## Exercise requirements
What lines of the data below hold the string "Attenzione"? Copy each one.

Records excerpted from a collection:

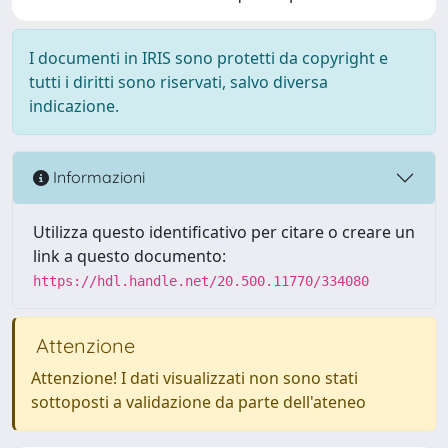
I documenti in IRIS sono protetti da copyright e
tutti i diritti sono riservati, salvo diversa
indicazione.
Informazioni
Utilizza questo identificativo per citare o creare un
link a questo documento:
https://hdl.handle.net/20.500.11770/334080
Attenzione
Attenzione! I dati visualizzati non sono stati
sottoposti a validazione da parte dell'ateneo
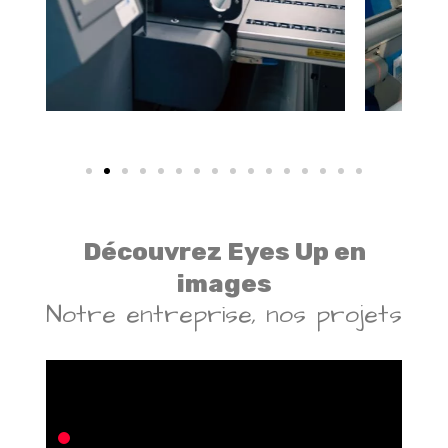
Découvrez Eyes Up en
images
Notre entreprise, nos projets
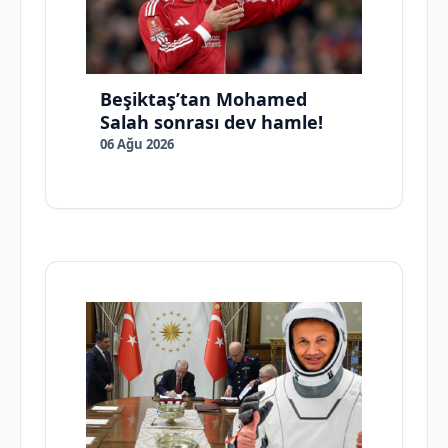
Beşiktaş’tan Mohamed
Salah sonrası dev hamle!
06 Ağu 2026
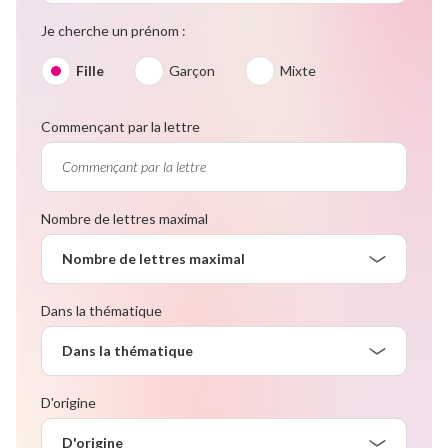
Je cherche un prénom :
Fille
Garçon
Mixte
Commençant par la lettre
Nombre de lettres maximal
Nombre de lettres maximal
Dans la thématique
Dans la thématique
D'origine
D'origine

## Solution for this exercise
Attenzione
Attenzione! I dati visualizzati non sono stati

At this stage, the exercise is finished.